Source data
────────────────────

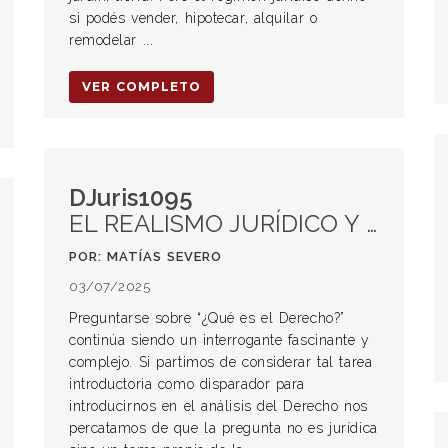
si podés vender, hipotecar, alquilar o
remodelar ...
VER COMPLETO
DJuris1095
EL REALISMO JURÍDICO Y SU RELACIÓN CON EL ACTIVISMO JUDICIAL Y EL ROL DE LOS JUECES
POR: MATÍAS SEVERO
03/07/2025
Preguntarse sobre “¿Qué es el Derecho?”
continúa siendo un interrogante fascinante y
complejo. Si partimos de considerar tal tarea
introductoria como disparador para
introducirnos en el análisis del Derecho nos
percatamos de que la pregunta no es jurídica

────────────────────

## Assignment
Return the entries above exactly as they appear. Pictures should not be copied.

## Answer box
si podés vender, hipotecar, alquilar o
remodelar ...
VER COMPLETO
DJuris1095
EL REALISMO JURÍDICO Y SU RELACIÓN CON EL ACTIVISMO JUDICIAL Y EL ROL DE LOS JUECES
POR: MATÍAS SEVERO
03/07/2025
Preguntarse sobre “¿Qué es el Derecho?”
continúa siendo un interrogante fascinante y
complejo. Si partimos de considerar tal tarea
introductoria como disparador para
introducirnos en el análisis del Derecho nos
percatamos de que la pregunta no es jurídica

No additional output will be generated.